Early last November, the North Carolina general assembly adopted a plan that would give a likely edge to Republicans in ten out of the state’s 14 House races. A Democratic-led coalition of voters and nonprofits challenged the districts in state court, alleging it was illegally gerrymandered to favor Republicans, in violation of state law. The North Carolina supreme court ultimately agreed in a 4–3 party-line vote, nullifying the legislature’s map and remanding the case to the trial court to adopt a new map. The lower court again rejected the legislature’s submission, opting instead to adopt one created by court-appointed experts, which was less friendly to Republicans.

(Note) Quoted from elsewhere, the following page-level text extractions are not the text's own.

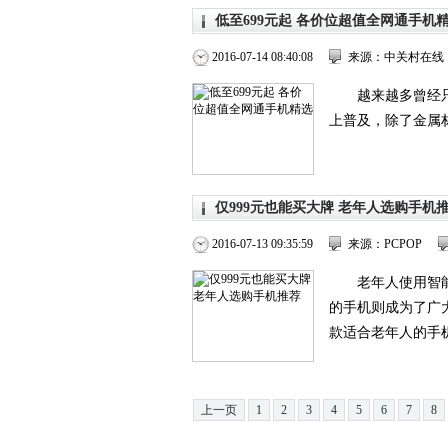
低至699元起 各价位超值全网通手机
2016-07-14 08:40:08
来源：中关村在线
越来越多曾经
上普及，除了金属材
仅999元也能买大牌 老年人选购手机
2016-07-13 09:35:59
来源：PCPOP
老年人使用智
的手机则成为了广
款适合老年人的手机
上一页
1
2
3
4
5
6
7
8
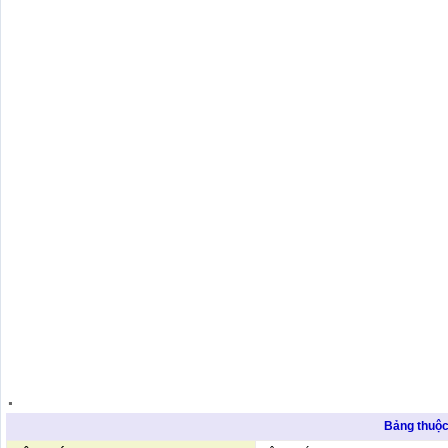
.
.
Bảng thuộc 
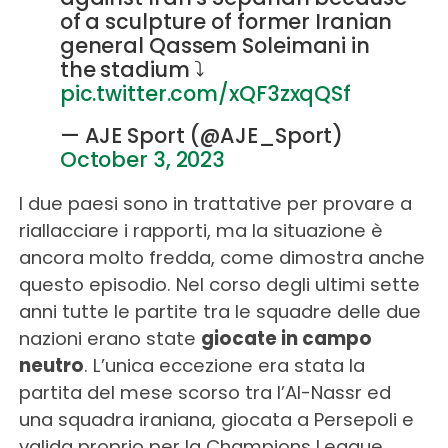
of a sculpture of former Iranian
general Qassem Soleimani in
the stadium ⤵️
pic.twitter.com/xQF3zxqQSf
— AJE Sport (@AJE_Sport)
October 3, 2023
I due paesi sono in trattative per provare a
riallacciare i rapporti, ma la situazione è
ancora molto fredda, come dimostra anche
questo episodio. Nel corso degli ultimi sette
anni tutte le partite tra le squadre delle due
nazioni erano state
giocate in campo
neutro
. L’unica eccezione era stata la
partita del mese scorso tra l’Al-Nassr ed
una squadra iraniana, giocata a Persepoli e
valida proprio per la Champions League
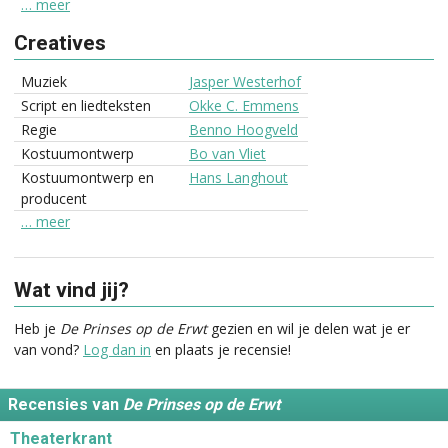
… meer
Creatives
Muziek
Jasper Westerhof
Script en liedteksten
Okke C. Emmens
Regie
Benno Hoogveld
Kostuumontwerp
Bo van Vliet
Kostuumontwerp en
Hans Langhout
producent
… meer
Wat vind jij?
Heb je
De Prinses op de Erwt
gezien en wil je delen wat je er
van vond?
Log dan in
en plaats je recensie!
Recensies van
De Prinses op de Erwt
Theaterkrant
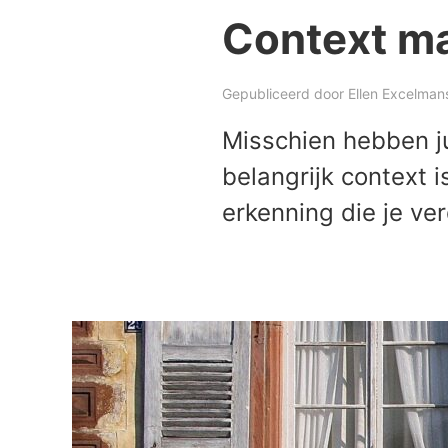
Context ma
Gepubliceerd door
Ellen Excelman
Misschien hebben ju
belangrijk context i
erkenning die je ve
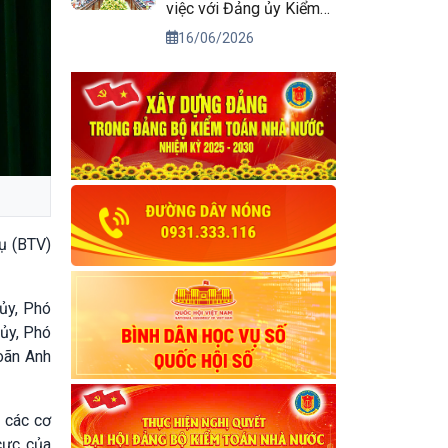
việc với Đảng ủy Kiểm
toán nhà nước
16/06/2026
ụ (BTV)
ủy, Phó
ủy, Phó
oãn Anh
 các cơ
cực của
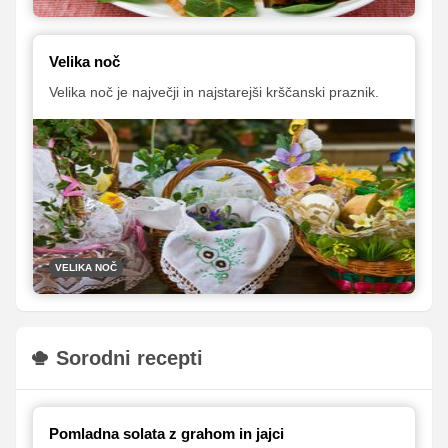
Velika noč
Velika noč je največji in najstarejši krščanski praznik.
VELIKA NOČ
Sorodni recepti
Pomladna solata z grahom in jajci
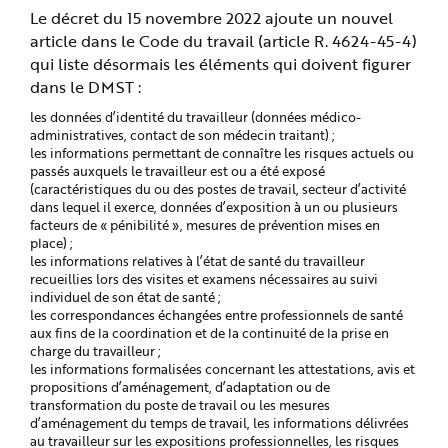
Le décret du 15 novembre 2022 ajoute un nouvel
article dans le Code du travail (article R. 4624-45-4)
qui liste désormais les éléments qui doivent figurer
dans le DMST :
les données d’identité du travailleur (données médico-
administratives, contact de son médecin traitant) ;
les informations permettant de connaître les risques actuels ou
passés auxquels le travailleur est ou a été exposé
(caractéristiques du ou des postes de travail, secteur d’activité
dans lequel il exerce, données d’exposition à un ou plusieurs
facteurs de « pénibilité », mesures de prévention mises en
place) ;
les informations relatives à l’état de santé du travailleur
recueillies lors des visites et examens nécessaires au suivi
individuel de son état de santé ;
les correspondances échangées entre professionnels de santé
aux fins de la coordination et de la continuité de la prise en
charge du travailleur ;
les informations formalisées concernant les attestations, avis et
propositions d’aménagement, d’adaptation ou de
transformation du poste de travail ou les mesures
d’aménagement du temps de travail, les informations délivrées
au travailleur sur les expositions professionnelles, les risques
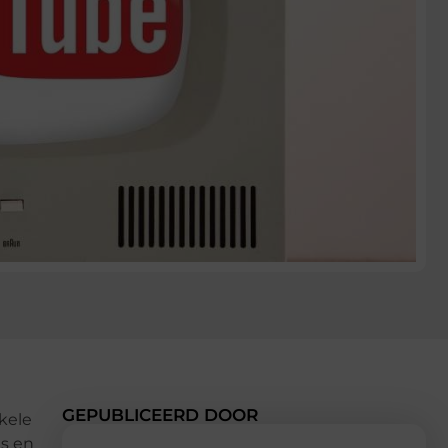
GEPUBLICEERD DOOR
kele
es en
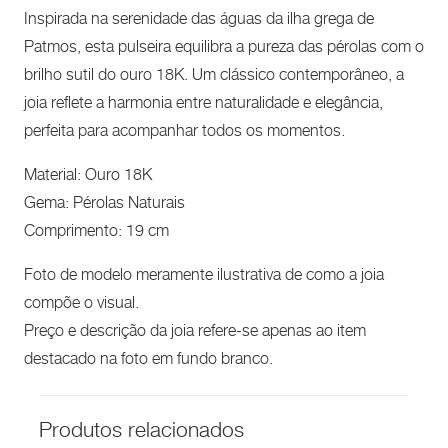
Inspirada na serenidade das águas da ilha grega de
Patmos, esta pulseira equilibra a pureza das pérolas com o
brilho sutil do ouro 18K. Um clássico contemporâneo, a
joia reflete a harmonia entre naturalidade e elegância,
perfeita para acompanhar todos os momentos.
Material: Ouro 18K
Gema: Pérolas Naturais
Comprimento: 19 cm
Foto de modelo meramente ilustrativa de como a joia
compõe o visual.
Preço e descrição da joia refere-se apenas ao item
destacado na foto em fundo branco.
Produtos relacionados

Meantime, in January, the Republican-led Pennsylvania general assembly approved a congressional map that gave Democrats a 9–8 edge over Republicans, but Democratic governor Tom Wolf nonetheless vetoed it. Before the legislature approved that map, the Elias Law Group, a progressive firm specializing in election issues, filed suit in state court, seeking to have the court adopt an alternate map (the “Carter Plan”) that would likely give Democrats a 10–7 lead and ensure the ouster of at least one incumbent Republican, as two were placed in the same district, in that scheme. On February 2, in a 5–2 party-line vote, the Pennsylvania supreme court assumed extraordinary jurisdiction over the case, ordering the trial court judge to serve as special master. Though she recommended the state adopt the general assembly-approved map, on February 23, the high court nonetheless decided 4–3 to impose the Carter Plan and ordered election officials to issue a modified election calendar.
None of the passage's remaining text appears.